6. Women with heart disease or arthritis actually experience improved daily function from involvement in various modes of physical activity.

7. Fitness consists of four components: your body's ability to use oxygen as a source of energy, which translates into cardiovascular fitness; muscular strength and endurance; flexibility; and body composition.

8. To address all the components of fitness, an exercise program needs to include aerobic exercise, which is continuous repetitive movement of large muscle groups that raises your heart rate; weight lifting or strength training; and flexibility exercises or stretching.

 

9. Walking at a brisk pace (a 15-minute mile or 4 mph) burns almost as many calories as jogging for the same distance. The benefit of jogging is that it takes less time to cover the same distance and it benefits the bones; however, it may be too strenuous for some.

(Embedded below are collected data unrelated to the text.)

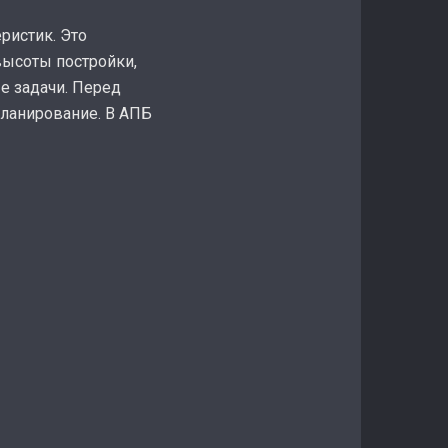
ристик. Это
высоты постройки,
е задачи. Перед
планирование. В АПБ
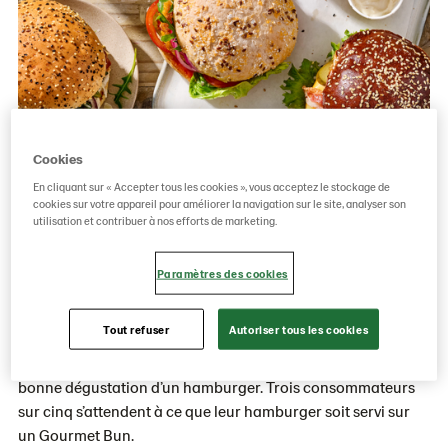
Cookies
En cliquant sur « Accepter tous les cookies », vous acceptez le stockage de
cookies sur votre appareil pour améliorer la navigation sur le site, analyser son
utilisation et contribuer à nos efforts de marketing.
Un hamburger ne se résume plus à un ‘simple’ hamburger.
Ces dernières années, ce snack à grignoter sur le pouce s’est
Paramètres des cookies
transformé en une véritable tendance gastronomique.
Tout refuser
Autoriser tous les cookies
Une enquête récente montre que 84% des consommateurs
considèrent qu’un pain de qualité est indispensable à la
bonne dégustation d’un hamburger. Trois consommateurs
sur cinq s’attendent à ce que leur hamburger soit servi sur
un Gourmet Bun.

10. It takes about 12 weeks after starting an exercise program to see measurable changes in your body. However, before 12 weeks, you will notice an increase in your strength and endurance.

 

Be Careful: Start out Easy

     When you do decide on the exercise equipment you need and order it, it is a good idea not to just jump right in and go for it. You need to exercise in accordance with your personal fitness abilities and limitations. Using exercise equipment incorrectly can do more harm than good in some cases. So, be careful at first.

    There are some issues to be considered before jumping into an exercise regimen. Talk to your doctor about how much exercise is right for you. You might also want to discuss what exercise equipment may be best for your current physical condition. A good goal for many people is to work up to exercising 4 to 6 times a week for 30 to 60 minutes at a time. Remember, though, that exercise has so many benefits that any amount is better than none.

    Start out slowly. If you've been inactive for years, you can't run the Boston Marathon after 2 weeks of light training. Begin with a 10-minute period of light exercise or a brisk walk every day and gradually increase how hard you exercise and for how long.